Github user dongjoon-hyun commented on a diff in the pull request:

    https://github.com/apache/spark/pull/19943#discussion_r160078819
  
    --- Diff: 
sql/core/src/main/java/org/apache/spark/sql/execution/datasources/orc/JavaOrcColumnarBatchReader.java
 ---
    @@ -0,0 +1,503 @@
    +/*
    + * Licensed to the Apache Software Foundation (ASF) under one or more
    + * contributor license agreements.  See the NOTICE file distributed with
    + * this work for additional information regarding copyright ownership.
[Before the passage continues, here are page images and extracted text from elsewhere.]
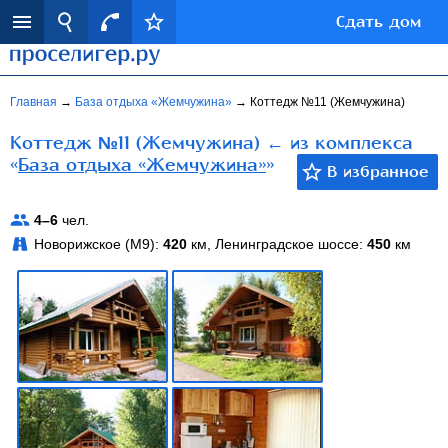
Сдать дом
Главная
→
База отдыха «Жемчужина»
→
Коттедж №11 (Жемчужина)
Коттедж №11 (Жемчужина) ← из комплекса
«
База отдыха «Жемчужина»
»
4–6
чел.
Новорижское (М9):
420
км, Ленинградское шоссе:
450
км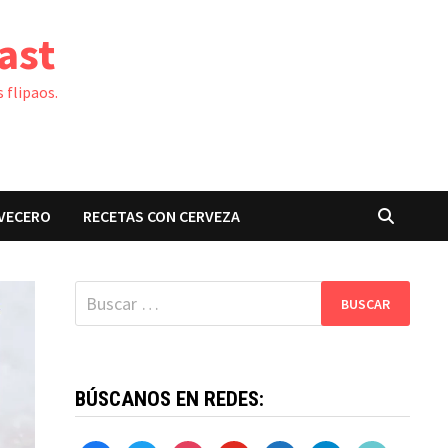
ast
 flipaos.
VECERO
RECETAS CON CERVEZA
Buscar:
BÚSCANOS EN REDES:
    + * The ASF licenses this file to You under the Apache License, Version 2.0
    + * (the "License"); you may not use this file except in compliance with
    + * the License.  You may obtain a copy of the License at
    + *
    + *    http://www.apache.org/licenses/LICENSE-2.0
    + *
    + * Unless required by applicable law or agreed to in writing, software
    + * distributed under the License is distributed on an "AS IS" BASIS,
    + * WITHOUT WARRANTIES OR CONDITIONS OF ANY KIND, either express or implied.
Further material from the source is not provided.